Hier möchte ich aufzeigen, wie durch Positionierung 4.0, die Positionierung heute dennoch gelingt oder besser gesagt, den Markterfolg wesentlich mitbestimmt.
Da die Intension bei Produktpositionierung, Markenpositionierung und Unternehmenspositionierung die Gleiche ist, wird in diesem Artikel nicht unterschieden.
Was ist Ziel und Zweck neuer, digitaler Geschäftsmodelle und Innovationen?
Die Begriffe Digitalisierung und Marketing führen uns gedanklich zunächst zu Analyse-Tools, Big Data und zum Online-Marketing. Doch die Digitalisierung greift schon viel früher ins Marketing ein. Beim Punkt Positionierung.
Das Ziel neuer, digitaler Geschäftsmodelle und Innovationen ist es, Anwendungen, Produkte und Dienstleistungen völlig neu zu denken und dadurch neue Kategorien in bisherigen Waren- oder Produktsegmenten zu schaffen. Hierzu wird methodisch alles tabulos hinterfragt.
Im Idealfall ergeben sich dadurch völlig neue Alleinstellungsmerkmale die eben nicht in branchenüblichen, althergebrachten Positionierungsräumen darstellbar sind. Dadurch ergeben sich auch gänzlich neue Anforderungen an die Methode zur Positionierung am Markt.
Positionierung 4.0 –
Innovationen innovativ positionieren – statt herkömmlich.
Was sind die zu untersuchenden Alleinstellungsmerkmale?
Bei der Positionierung von Innovationen ist es zunächst die Herausforderung, den möglichen Positionierungsraum zu bestimmen. Gebildet wird der Positionierungsraum durch die ihn definierenden Achsen. Diese Achsen können wir als Alleinstellungsmerkmale bezeichnen (Anm.: In der Literatur findet man auch die Bezeichnungen Positionierungsoptionen oder Positionierungsdimensionen)

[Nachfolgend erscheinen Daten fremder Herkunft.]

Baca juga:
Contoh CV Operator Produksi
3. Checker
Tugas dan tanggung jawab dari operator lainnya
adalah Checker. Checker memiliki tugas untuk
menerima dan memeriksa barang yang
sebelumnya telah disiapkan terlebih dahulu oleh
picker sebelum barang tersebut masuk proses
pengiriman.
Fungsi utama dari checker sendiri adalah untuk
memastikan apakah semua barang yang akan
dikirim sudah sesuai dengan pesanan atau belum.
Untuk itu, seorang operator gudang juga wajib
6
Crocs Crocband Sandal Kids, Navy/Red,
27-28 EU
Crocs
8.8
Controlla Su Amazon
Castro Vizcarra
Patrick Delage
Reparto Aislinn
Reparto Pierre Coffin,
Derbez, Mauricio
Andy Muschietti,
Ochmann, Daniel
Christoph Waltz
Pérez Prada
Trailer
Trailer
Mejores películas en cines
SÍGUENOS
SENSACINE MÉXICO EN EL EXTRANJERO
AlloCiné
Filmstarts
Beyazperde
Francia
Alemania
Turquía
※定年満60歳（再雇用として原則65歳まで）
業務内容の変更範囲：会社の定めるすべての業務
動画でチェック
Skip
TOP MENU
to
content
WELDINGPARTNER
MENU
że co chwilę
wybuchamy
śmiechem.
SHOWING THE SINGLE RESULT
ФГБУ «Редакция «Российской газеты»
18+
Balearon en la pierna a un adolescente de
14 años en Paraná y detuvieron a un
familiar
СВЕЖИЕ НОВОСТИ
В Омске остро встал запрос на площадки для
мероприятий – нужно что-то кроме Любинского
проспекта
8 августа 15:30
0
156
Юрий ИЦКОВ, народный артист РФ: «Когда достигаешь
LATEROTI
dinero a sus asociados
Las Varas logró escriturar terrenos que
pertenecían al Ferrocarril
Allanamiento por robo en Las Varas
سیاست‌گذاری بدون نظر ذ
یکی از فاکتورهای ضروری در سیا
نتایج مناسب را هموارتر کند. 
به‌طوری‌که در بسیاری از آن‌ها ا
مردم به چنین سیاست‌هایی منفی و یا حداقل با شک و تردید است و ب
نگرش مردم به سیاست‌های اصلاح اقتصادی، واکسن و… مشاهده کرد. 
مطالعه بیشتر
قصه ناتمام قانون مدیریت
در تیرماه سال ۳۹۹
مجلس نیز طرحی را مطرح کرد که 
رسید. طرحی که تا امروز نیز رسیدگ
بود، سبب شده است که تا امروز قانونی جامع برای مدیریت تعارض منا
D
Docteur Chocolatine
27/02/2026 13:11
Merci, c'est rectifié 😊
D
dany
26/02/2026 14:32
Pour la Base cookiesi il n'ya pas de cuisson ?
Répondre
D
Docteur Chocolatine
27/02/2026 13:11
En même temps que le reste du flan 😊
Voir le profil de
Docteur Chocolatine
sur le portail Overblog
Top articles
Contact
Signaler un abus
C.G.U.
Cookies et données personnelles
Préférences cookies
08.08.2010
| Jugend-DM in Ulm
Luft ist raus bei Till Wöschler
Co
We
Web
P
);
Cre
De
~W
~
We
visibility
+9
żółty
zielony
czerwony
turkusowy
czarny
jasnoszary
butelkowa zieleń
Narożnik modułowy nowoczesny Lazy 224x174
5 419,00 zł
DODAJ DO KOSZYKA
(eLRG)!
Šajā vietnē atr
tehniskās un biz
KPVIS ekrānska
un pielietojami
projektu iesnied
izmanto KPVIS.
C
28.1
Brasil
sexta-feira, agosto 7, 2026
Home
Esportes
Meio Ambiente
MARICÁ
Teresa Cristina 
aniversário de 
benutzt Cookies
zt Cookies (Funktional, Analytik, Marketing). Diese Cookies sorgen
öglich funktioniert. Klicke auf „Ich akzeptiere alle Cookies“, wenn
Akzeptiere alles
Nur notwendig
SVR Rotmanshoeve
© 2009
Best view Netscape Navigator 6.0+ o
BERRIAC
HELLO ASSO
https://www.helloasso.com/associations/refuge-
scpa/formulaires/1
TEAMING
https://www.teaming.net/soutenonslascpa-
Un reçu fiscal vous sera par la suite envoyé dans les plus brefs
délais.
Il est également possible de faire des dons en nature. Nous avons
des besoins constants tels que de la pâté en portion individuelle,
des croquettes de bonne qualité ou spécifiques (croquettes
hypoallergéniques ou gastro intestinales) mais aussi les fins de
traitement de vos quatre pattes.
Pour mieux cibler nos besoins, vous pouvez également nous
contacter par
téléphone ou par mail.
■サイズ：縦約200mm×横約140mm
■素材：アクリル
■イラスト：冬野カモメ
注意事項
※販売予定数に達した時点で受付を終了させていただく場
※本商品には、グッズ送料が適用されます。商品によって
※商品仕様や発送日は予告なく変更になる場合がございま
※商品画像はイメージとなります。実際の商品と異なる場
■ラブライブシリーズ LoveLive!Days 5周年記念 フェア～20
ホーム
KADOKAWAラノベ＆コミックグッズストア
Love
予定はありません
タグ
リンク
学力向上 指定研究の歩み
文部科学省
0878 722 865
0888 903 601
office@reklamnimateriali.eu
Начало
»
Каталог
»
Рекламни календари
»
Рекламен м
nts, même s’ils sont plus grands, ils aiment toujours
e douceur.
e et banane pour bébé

Dabei ist es wichtig, dass diese zu untersuchenden, möglichen Alleinstellungsmerkmale authentisch sind – also auch tatsächlich einnehmbar sind.
Wie werden die Positionierungsräume ermittelt?
Positionierungsräume werden von der Marktforschung erhoben und zeigen die branchenüblichen, kaufentscheidenden Alleinstellungsmerkmale jener Warengruppe als Achsen. Anbieter dieses Warensegmentes versuchten nun, innerhalb dieses Raumes jene Position zu besetzen, in welchen sie sich vom Wettbewerb differenzieren.
Problem Nr. 1: Zu teuer und zu wenig agil
Die meisten Unternehmen können sich eben diese Marktforschung nicht leisten. So zum Beispiel Startups, die sich mit der Positionierung in einer Phase beschäftigen müssen, in der quasi kein Geld vorhanden ist. Ein Lichtblick sind hier Online-Tools zu Marktforschungszwecken. Alternativ, aber selten, greifen Unternehmen auf Studien zurück um herauszufinden, was denn die kaufentscheidenden Merkmale sind.
Aus diesem Grund werden in den meisten Unternehmen Positionierungsräume und Alleinstellungsmerkmale herangezogen, die aus interner Sicht wichtig sind. Ob sie es auch im Markt tatsächlich sind, bleibt dahingestellt. Die Praxis sagt eher nein. Dasselbe Problem ist vakant, wenn rein kreative Ansätze zur Positionierungsfindung herangezogen werden und keine qualifizierte Analyse auf deren Alleinstellungspotenzial erfolgt.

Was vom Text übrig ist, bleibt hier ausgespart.